Question
Drawdy, Langston, and Pearl operate a local accounting firm as a partnership. After working together for several years, they have decided to liquidate the partnerships
Drawdy, Langston, and Pearl operate a local accounting firm as a partnership. After working together for several years, they have decided to liquidate the partnerships property.
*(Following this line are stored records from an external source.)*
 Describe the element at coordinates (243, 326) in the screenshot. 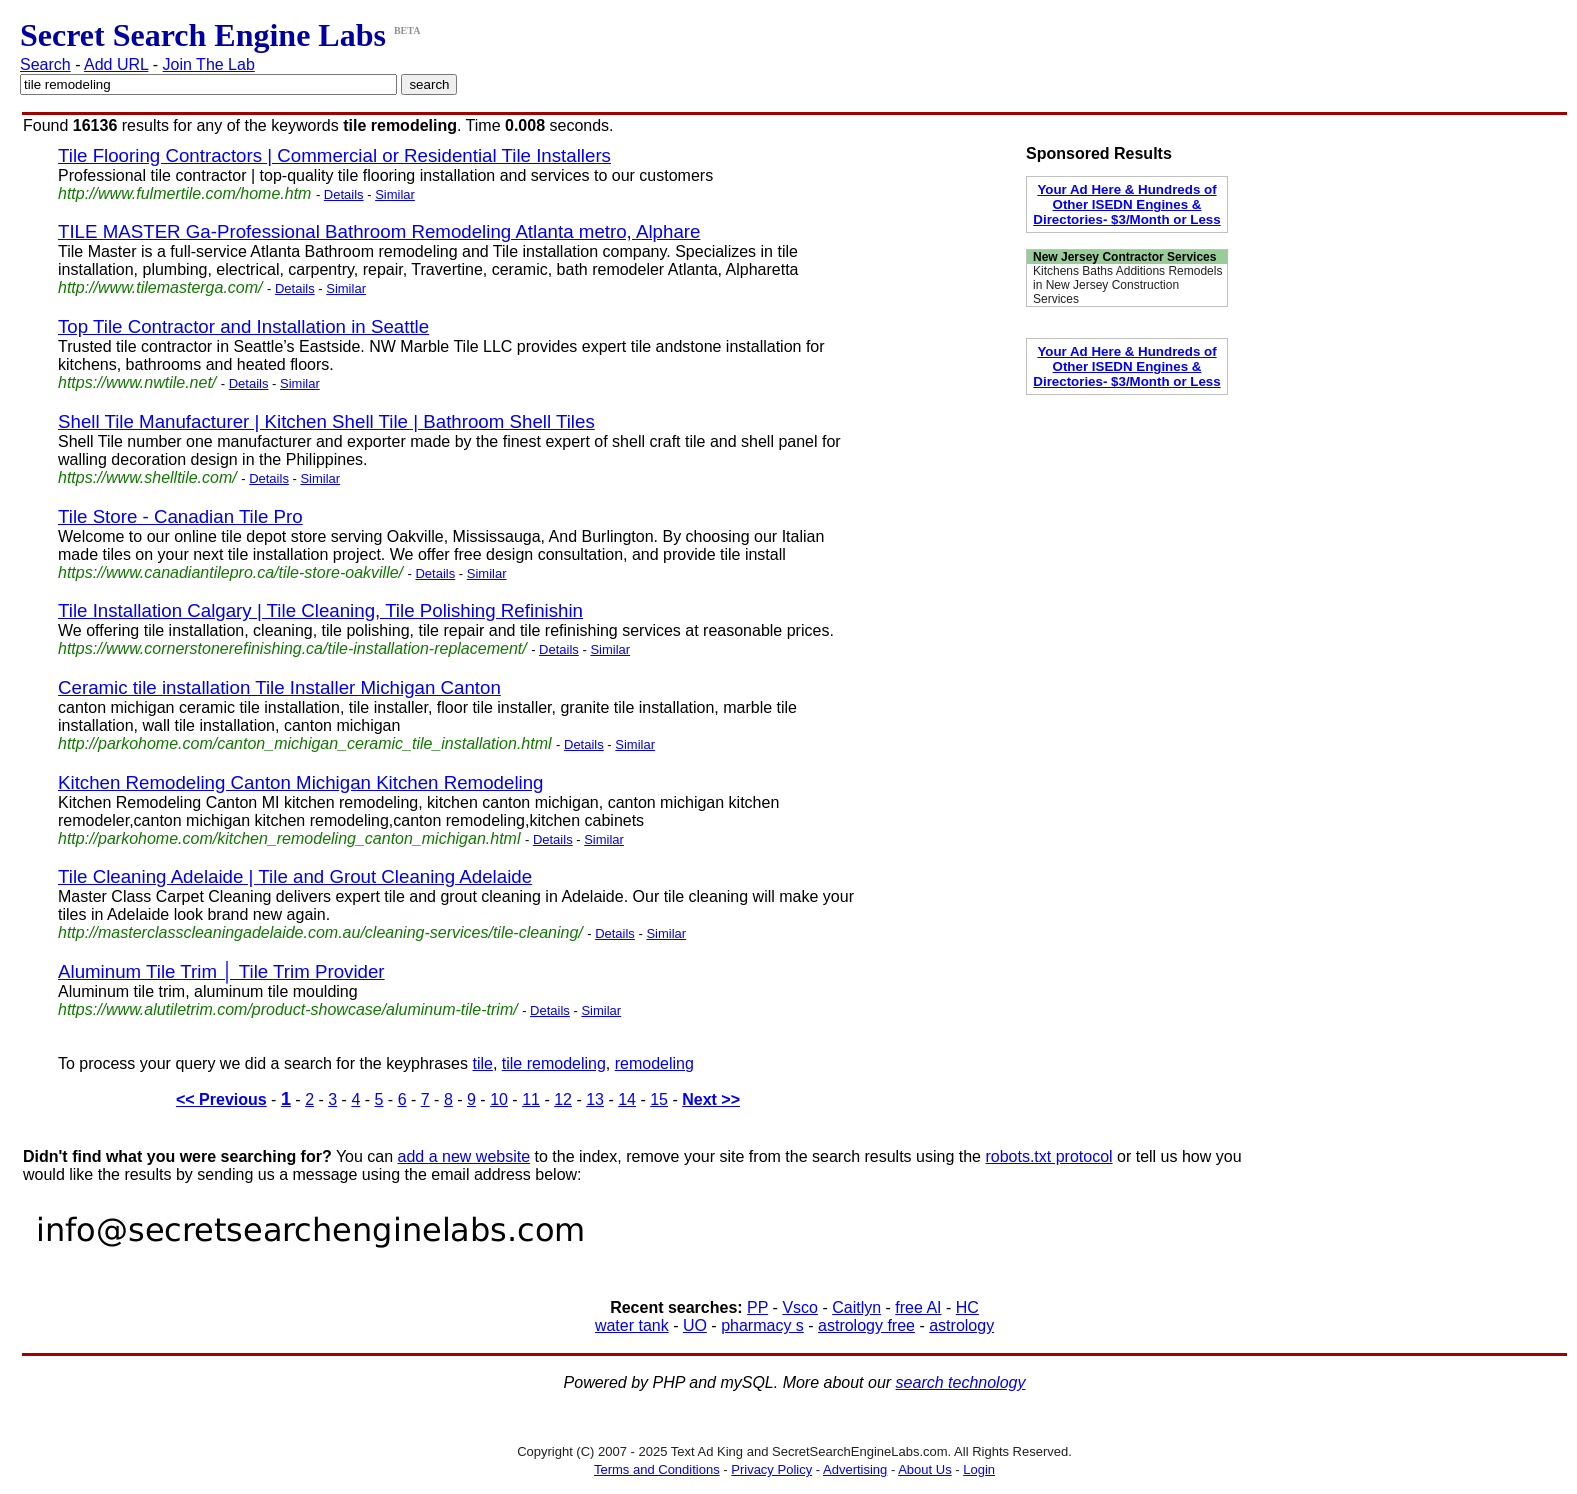 I see `Top Tile Contractor and Installation in Seattle` at that location.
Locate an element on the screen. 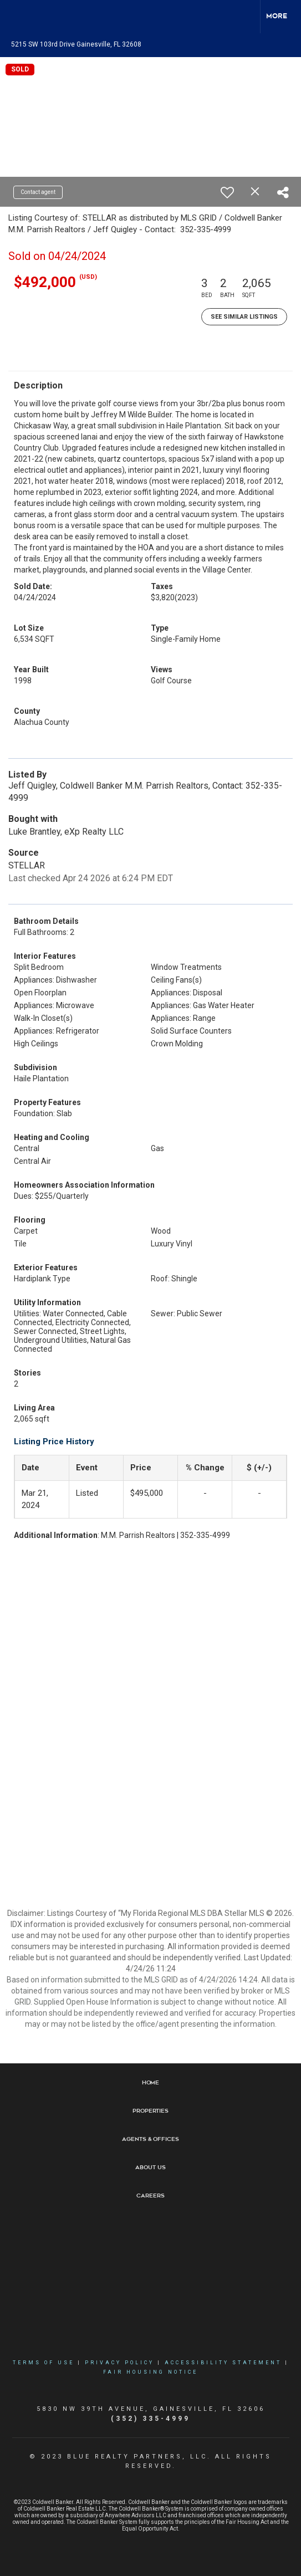  [Link to home page] is located at coordinates (18, 16).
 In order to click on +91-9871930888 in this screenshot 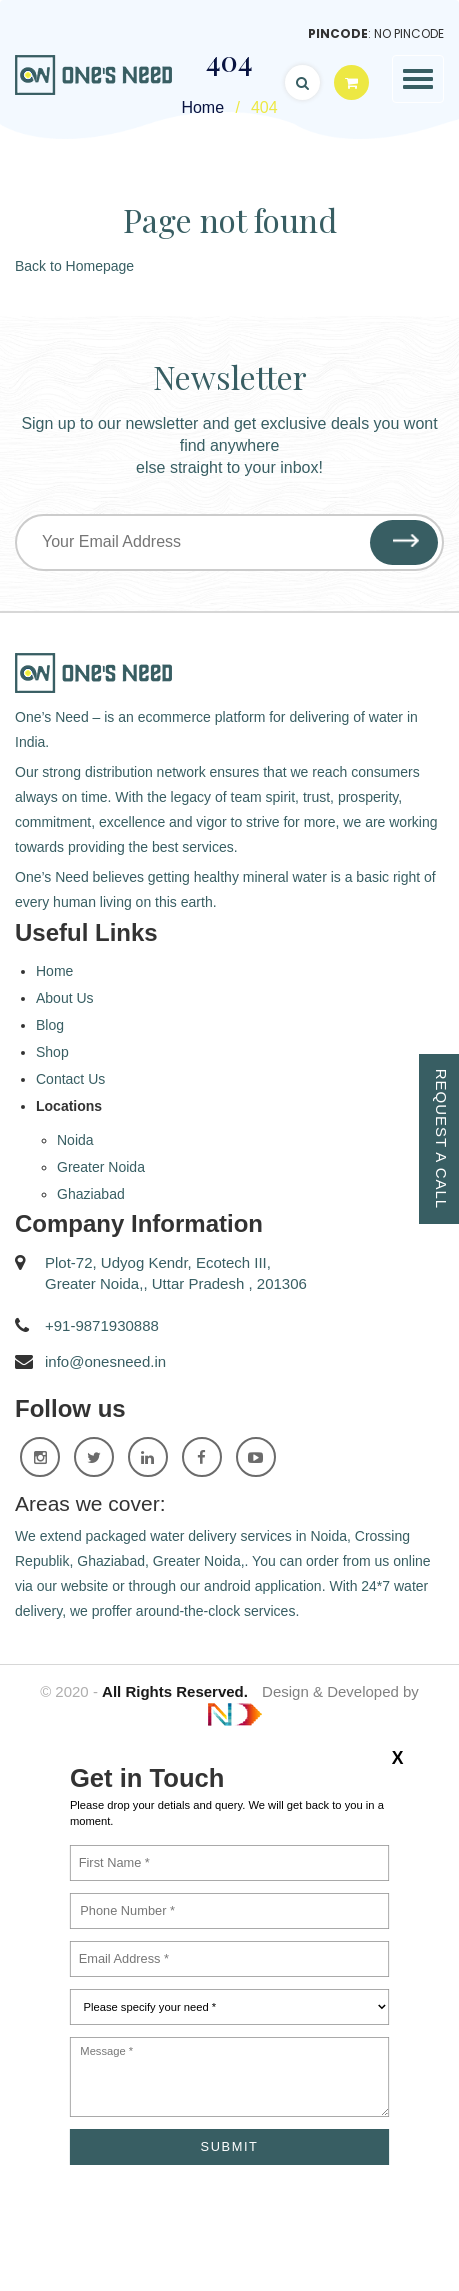 , I will do `click(102, 1325)`.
The partners have prepared the following balance sheet:
Cash | $ | 35,000 | Liabilities | $ | 45,500 | |
Drawdy, loan | 20,000 | Langston, loan | 25,000 | |||
Noncash assets | 180,000 | Drawdy, capital | 80,000 | |||
Langston, capital | 65,000 | |||||
Pearl, capital | 19,500 | |||||
Total assets | $ | 235,000 | Total liabilities and capital | $ | 235,000 | |
The firm sells the noncash assets for $135,000; it will use $21,000 of this amount to pay liquidation expenses. All three of these partners are personally insolvent. Assume that the profits and losses are split 2:4:4 to Drawdy, Langston, and Pearl, respectively.
Indicate the cash distribution to be made to partners at the end of the liquidation process. Unless otherwise stated, assume that all solvent partners will reimburse the partnership for their deficit capital balances. (Do not round intermediate calculations. Round the final answers to nearest dollar amounts.)